The dedicated cinema and the everyday media room, held to one reference standard — picture, sound, and seating composed as a single room, not three line-items.
A true home theater is an act of architecture before it is a list of components. We design the room first — its sightlines, its acoustics, the way you sit in it — and let the equipment disappear into it. The screen is sized to the seats; the speakers are placed to the room; the wiring is gone before the drywall closes.
Whether it is a dedicated cinema with tiered seating or the family room where the household actually gathers, the standard does not move: reference projection or direct-view display, Dolby Atmos done properly, acoustically considered walls, and a single button that dims the lights, draws the shades, and begins the film.
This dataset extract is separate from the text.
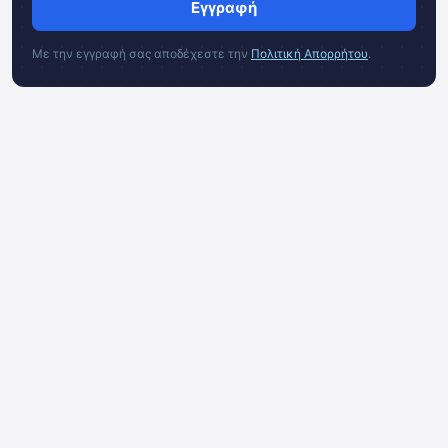
Εγγραφή
Με την εγγραφή σας αποδέχεστε την
Πολιτική Απορρήτου
.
Reference laser projection and direct-view displays — microLED and OLED — calibrated to the room and sized to your sightlines. Screens and Frame-style art displays that vanish when the lights come up.
Dolby Atmos engineered to the architecture: speakers and subwoofers placed to the room, acoustically treated walls, tuned to the primary seat.
Tiered, oiled-leather seating arranged for the room, with risers engineered so every seat holds the picture.
One press dims the lighting, draws the shades, and starts the film. Lutron scenes and your voice — not a coffee table of remotes.
Acoustic fabric, hidden equipment racks, and flush in-ceiling speakers. The room stays architecture; the technology stays out of sight.